Items listed in a dataset:

_____

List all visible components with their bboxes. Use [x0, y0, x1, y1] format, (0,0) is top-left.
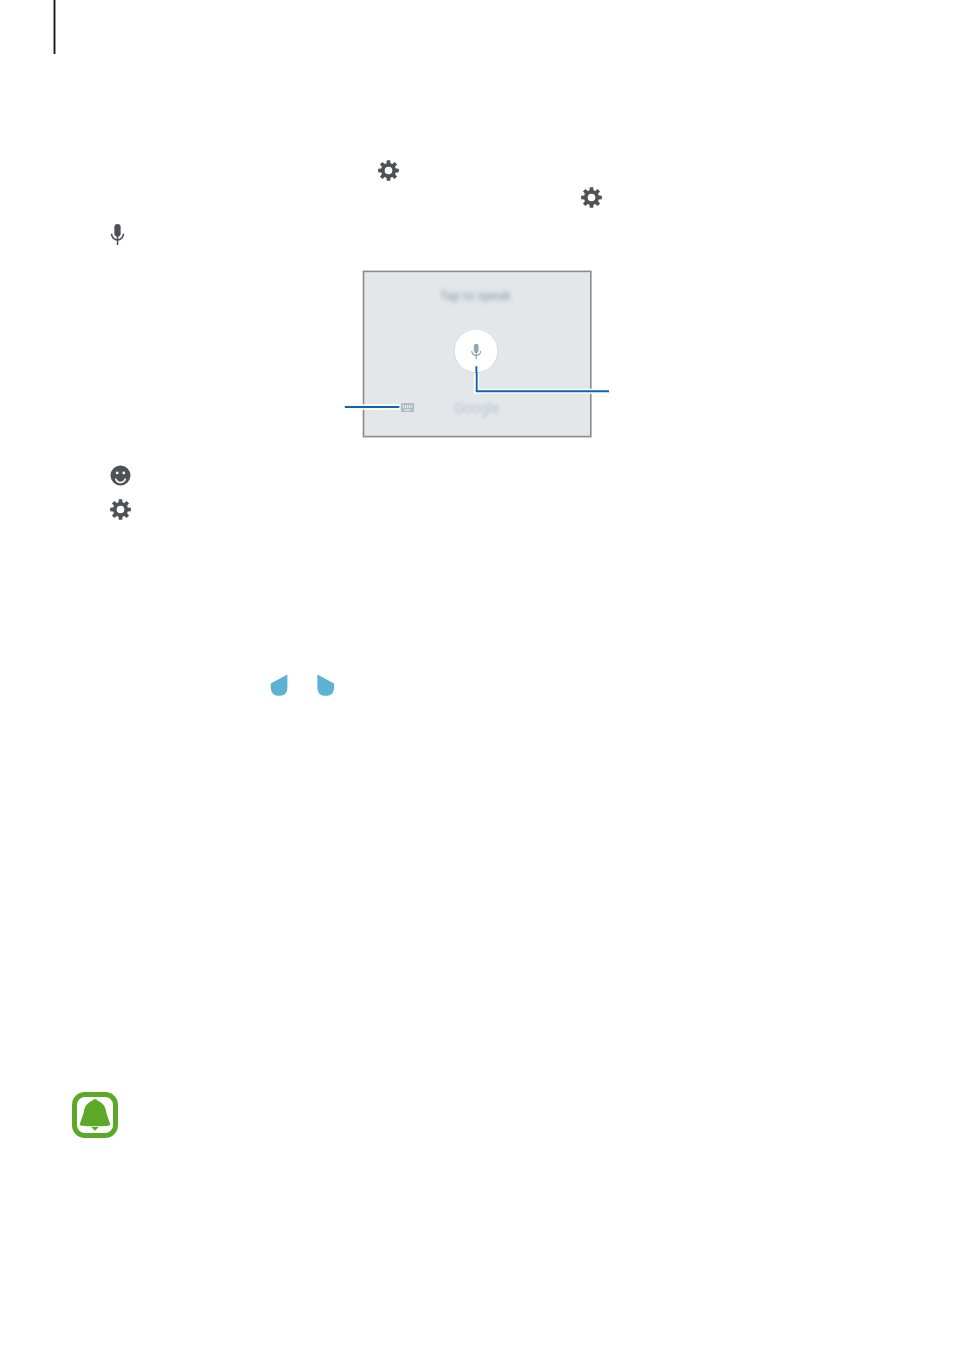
button[interactable]: Emoji [110, 465, 131, 486]
button[interactable]: Tap to speak [454, 329, 498, 373]
button[interactable]: Note [72, 1092, 118, 1138]
button[interactable]: Keyboard settings [110, 499, 131, 520]
button[interactable]: Voice input [107, 224, 128, 245]
staticText: Google [454, 399, 500, 417]
button[interactable]: Settings [581, 187, 602, 208]
button[interactable]: Settings [378, 160, 399, 181]
staticText: Tap to speak [440, 287, 511, 303]
button[interactable]: Switch to keyboard [401, 403, 414, 412]
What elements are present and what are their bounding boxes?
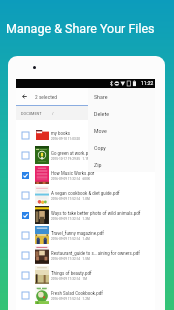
staticText: Fresh Salad Cookbook.pdf xyxy=(51,290,103,296)
staticText: Move xyxy=(94,127,107,134)
button[interactable]: Fresh Salad Cookbook.pdf xyxy=(16,285,155,305)
button[interactable]: Travel_funny magazine.pdf xyxy=(16,225,155,245)
button[interactable]: Share xyxy=(88,88,155,105)
staticText: 2016-09-09 17:32:14 600K xyxy=(51,177,90,181)
staticText: 11:22 xyxy=(141,80,154,87)
button[interactable]: Things of beauty.pdf xyxy=(16,265,155,285)
staticText: Zip xyxy=(94,161,102,168)
staticText: 2016-09-09 17:32:14 1.5M xyxy=(51,257,90,261)
staticText: my books xyxy=(51,130,71,136)
staticText: Go green at work.pdf xyxy=(51,150,93,156)
staticText: 2015-10-17 19:29:35 1.1M xyxy=(51,157,90,161)
staticText: Copy xyxy=(94,144,106,151)
staticText: Manage & Share Your Files xyxy=(6,21,155,36)
staticText: Things of beauty.pdf xyxy=(51,270,92,276)
staticText: Ways to take better photo of wild animal… xyxy=(51,210,141,216)
button[interactable]: Zip xyxy=(88,156,155,172)
button[interactable]: A vegan cookbook & diet guide.pdf xyxy=(16,185,155,205)
staticText: 2016-09-09 17:52:14 1.4M xyxy=(51,237,90,241)
staticText: A vegan cookbook & diet guide.pdf xyxy=(51,190,120,196)
staticText: 2016-09-09 17:52:14 1.2M xyxy=(51,297,90,301)
staticText: / xyxy=(52,111,54,116)
staticText: Delete xyxy=(94,110,110,117)
staticText: 2016-09-09 17:32:14 1.3M xyxy=(51,217,90,221)
staticText: 2016-09-09 17:52:14 1.0M xyxy=(51,197,90,201)
button[interactable]: How Music Works.pdf xyxy=(16,165,155,185)
staticText: Travel_funny magazine.pdf xyxy=(51,230,104,236)
staticText: 2 selected xyxy=(35,94,57,100)
button[interactable]: Copy xyxy=(88,139,155,156)
staticText: Restaurant_guide to s...aining for owner… xyxy=(51,250,140,256)
staticText: Share xyxy=(94,93,108,100)
button[interactable]: Ways to take better photo of wild animal… xyxy=(16,205,155,225)
staticText: 2016-09-10 11:03:20 xyxy=(51,137,81,141)
button[interactable]: Back xyxy=(16,88,32,105)
button[interactable]: Restaurant_guide to s...aining for owner… xyxy=(16,245,155,265)
button[interactable]: Go green at work.pdf xyxy=(16,145,155,165)
button[interactable]: Move xyxy=(88,122,155,139)
button[interactable]: my books xyxy=(16,125,155,145)
button[interactable]: DOCUMENT xyxy=(21,111,42,116)
staticText: 2016-09-09 17:32:14 1M xyxy=(51,277,88,281)
button[interactable]: Delete xyxy=(88,105,155,122)
staticText: How Music Works.pdf xyxy=(51,170,95,176)
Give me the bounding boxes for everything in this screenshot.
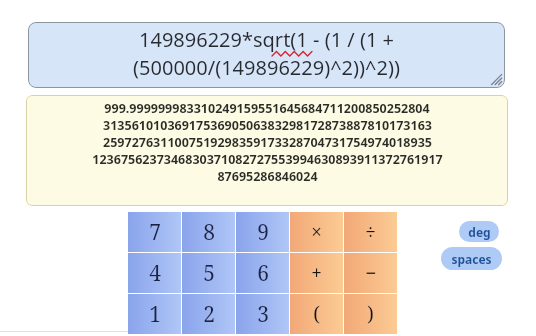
button[interactable]: ÷: [344, 212, 397, 252]
button[interactable]: ×: [290, 212, 343, 252]
staticText: ×: [311, 219, 322, 245]
staticText: 3135610103691753690506383298172873887810…: [103, 117, 432, 134]
button[interactable]: 3: [236, 294, 289, 334]
staticText: 2597276311007519298359173328704731754974…: [103, 134, 432, 151]
staticText: 999.999999983310249159551645684711200850…: [104, 100, 430, 117]
staticText: 7: [149, 218, 161, 247]
button[interactable]: deg: [459, 221, 499, 242]
staticText: ÷: [365, 219, 376, 245]
staticText: 9: [257, 218, 269, 247]
staticText: 8: [203, 218, 215, 247]
button[interactable]: 999.999999983310249159551645684711200850…: [26, 95, 508, 206]
staticText: 3: [257, 300, 269, 329]
button[interactable]: +: [290, 253, 343, 293]
button[interactable]: 7: [128, 212, 181, 252]
other: Resize: [490, 73, 502, 85]
button[interactable]: 9: [236, 212, 289, 252]
button[interactable]: (: [290, 294, 343, 334]
staticText: deg: [468, 224, 491, 240]
staticText: ): [367, 301, 374, 327]
staticText: +: [311, 260, 322, 286]
staticText: spaces: [451, 251, 492, 267]
staticText: −: [365, 260, 377, 286]
staticText: 6: [257, 259, 269, 288]
button[interactable]: 2: [182, 294, 235, 334]
staticText: 1236756237346830371082727553994630893911…: [92, 151, 443, 168]
button[interactable]: 149896229*sqrt(1 - (1 / (1 +: [28, 22, 505, 88]
button[interactable]: ): [344, 294, 397, 334]
button[interactable]: 5: [182, 253, 235, 293]
button[interactable]: spaces: [441, 247, 502, 270]
button[interactable]: −: [344, 253, 397, 293]
staticText: 5: [203, 259, 215, 288]
staticText: (: [313, 301, 320, 327]
button[interactable]: 4: [128, 253, 181, 293]
staticText: 1: [149, 300, 161, 329]
staticText: 87695286846024: [217, 168, 318, 185]
staticText: 4: [149, 259, 161, 288]
staticText: 149896229*sqrt(1 - (1 / (1 +: [139, 26, 394, 53]
button[interactable]: 1: [128, 294, 181, 334]
staticText: 2: [203, 300, 215, 329]
button[interactable]: 6: [236, 253, 289, 293]
staticText: (500000/(149896229)^2))^2)): [133, 54, 400, 81]
button[interactable]: 8: [182, 212, 235, 252]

_____

* [WHAT IS BEING ASKED] All lines in the records above that contain "wild" are to be reported.

* [ANSWER BOX]
staticText: Ways to take better photo of wild animal… xyxy=(51,210,141,216)
button[interactable]: Ways to take better photo of wild animal… xyxy=(16,205,155,225)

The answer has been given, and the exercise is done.